The second section will turn to ‘avant-garde sound’ to address a fascination with and dependence on emergent technologies of sound production from the late nineteenth century through to the mid-twentieth. It will look first at the theatrical experiments of the Italian Futurists and the fervour with which they met the modern city and all of the sounds it generated. Because of their excitement in and fascination for the new possibilities of making and hearing sound, the Futurists often not only undertook the elucidation of new theoretical perspectives but also revelled in the making of sound-saturated performances.

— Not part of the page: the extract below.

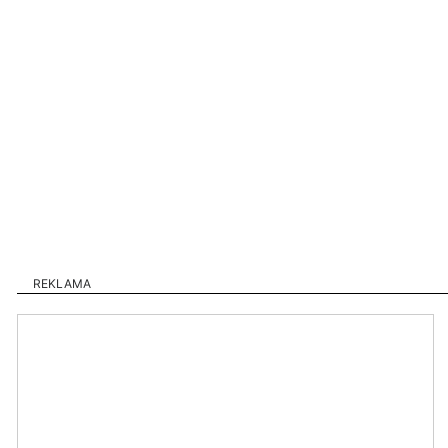
REKLAMA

‘Avant-garde sound’ is also concerned with the new machinery of sound – developments in communication engineering – and how these inventions changed both sound production and what Mark Grimshaw has called ‘the dynamic relationship between sound and memory, experience, imagination, affect, and cross-modality’. We will look, too, at how these inventions found their way into theories of performance, as well as emerged as contributors to stage practice. A case study about Italian Futurist Luigi Russolo’s orchestra of intonamuri will examine how noise and silence entered a sonic performance vocabulary, a topic that will be further developed in a discussion of John Cage’s imagination of the ‘future of music’. Two further case studies, of Jean Cocteau’s The Human Voice and Samuel Beckett’s Krapp’s Last Tape, will consider the impacts, on-stage and in the audience, of specific technological developments: the telephone and the tape recorder.
Reference:
Grimshaw, Mark (2017). ‘The Privatisation of Sound Space’, in Marcel Cobussen, Vincent Meelberg and Barry Truax (eds), The Routledge Companion to Sounding Art, 467–84, New York: Routledge.